[Start of Attachment]
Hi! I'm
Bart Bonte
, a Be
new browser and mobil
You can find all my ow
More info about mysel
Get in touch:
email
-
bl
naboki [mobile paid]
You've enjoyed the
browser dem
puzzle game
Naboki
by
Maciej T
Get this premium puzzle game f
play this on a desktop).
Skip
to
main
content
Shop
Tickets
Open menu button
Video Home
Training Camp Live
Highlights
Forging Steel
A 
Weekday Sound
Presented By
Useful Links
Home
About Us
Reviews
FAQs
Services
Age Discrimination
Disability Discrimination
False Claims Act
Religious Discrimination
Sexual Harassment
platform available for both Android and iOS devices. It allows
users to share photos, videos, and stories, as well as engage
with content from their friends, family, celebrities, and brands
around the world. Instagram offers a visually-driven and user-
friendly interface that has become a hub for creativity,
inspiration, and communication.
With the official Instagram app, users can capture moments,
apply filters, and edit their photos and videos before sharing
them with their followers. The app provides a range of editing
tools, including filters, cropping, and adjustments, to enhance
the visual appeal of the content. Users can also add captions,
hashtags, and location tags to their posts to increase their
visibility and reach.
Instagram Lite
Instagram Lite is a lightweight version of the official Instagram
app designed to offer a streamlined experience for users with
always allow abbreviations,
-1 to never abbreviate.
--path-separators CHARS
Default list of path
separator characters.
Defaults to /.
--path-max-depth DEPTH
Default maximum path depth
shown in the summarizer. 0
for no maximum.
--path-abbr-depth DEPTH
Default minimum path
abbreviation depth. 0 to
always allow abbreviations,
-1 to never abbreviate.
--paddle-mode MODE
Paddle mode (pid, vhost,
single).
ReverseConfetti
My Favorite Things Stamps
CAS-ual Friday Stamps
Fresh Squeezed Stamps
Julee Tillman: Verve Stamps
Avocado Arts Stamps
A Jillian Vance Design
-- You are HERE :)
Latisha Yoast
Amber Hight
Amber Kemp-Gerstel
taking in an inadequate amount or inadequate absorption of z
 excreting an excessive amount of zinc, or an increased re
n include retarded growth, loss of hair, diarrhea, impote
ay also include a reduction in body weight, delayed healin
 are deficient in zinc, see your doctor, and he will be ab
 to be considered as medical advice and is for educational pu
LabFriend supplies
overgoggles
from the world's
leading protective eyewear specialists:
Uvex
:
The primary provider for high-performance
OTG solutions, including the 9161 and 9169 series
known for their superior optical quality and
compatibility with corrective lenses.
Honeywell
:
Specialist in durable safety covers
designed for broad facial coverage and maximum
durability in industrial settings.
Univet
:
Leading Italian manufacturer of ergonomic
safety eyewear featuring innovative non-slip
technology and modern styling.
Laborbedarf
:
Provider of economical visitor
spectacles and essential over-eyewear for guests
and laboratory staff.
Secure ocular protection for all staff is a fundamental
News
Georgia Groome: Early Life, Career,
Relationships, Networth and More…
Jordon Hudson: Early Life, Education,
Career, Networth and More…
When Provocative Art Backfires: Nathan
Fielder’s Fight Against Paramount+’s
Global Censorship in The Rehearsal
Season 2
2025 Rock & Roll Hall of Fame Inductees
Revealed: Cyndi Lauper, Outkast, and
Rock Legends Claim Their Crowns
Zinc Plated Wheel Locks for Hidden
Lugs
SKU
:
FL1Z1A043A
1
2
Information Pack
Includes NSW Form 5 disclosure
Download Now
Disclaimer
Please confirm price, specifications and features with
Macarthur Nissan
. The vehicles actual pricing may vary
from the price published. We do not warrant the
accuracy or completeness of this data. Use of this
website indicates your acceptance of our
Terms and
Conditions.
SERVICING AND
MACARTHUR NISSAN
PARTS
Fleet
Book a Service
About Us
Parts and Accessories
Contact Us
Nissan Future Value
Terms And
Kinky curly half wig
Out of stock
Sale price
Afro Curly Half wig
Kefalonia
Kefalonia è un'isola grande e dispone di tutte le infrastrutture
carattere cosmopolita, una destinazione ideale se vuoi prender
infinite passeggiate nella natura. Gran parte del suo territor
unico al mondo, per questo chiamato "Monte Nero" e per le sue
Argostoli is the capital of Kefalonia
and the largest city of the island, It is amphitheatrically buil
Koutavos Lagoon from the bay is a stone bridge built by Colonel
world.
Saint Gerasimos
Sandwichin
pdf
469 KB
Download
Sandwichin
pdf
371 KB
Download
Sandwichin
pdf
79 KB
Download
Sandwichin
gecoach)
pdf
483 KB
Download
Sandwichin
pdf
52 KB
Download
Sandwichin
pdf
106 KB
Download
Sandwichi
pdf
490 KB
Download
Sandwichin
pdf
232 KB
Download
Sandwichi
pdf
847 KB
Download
[End of Attachment]
WORK TO COMPLETE —
Copy all the lines above that hold the string "depth".

EXERCISE ANSWER —
--path-max-depth DEPTH
Default maximum path depth
--path-abbr-depth DEPTH
abbreviation depth. 0 to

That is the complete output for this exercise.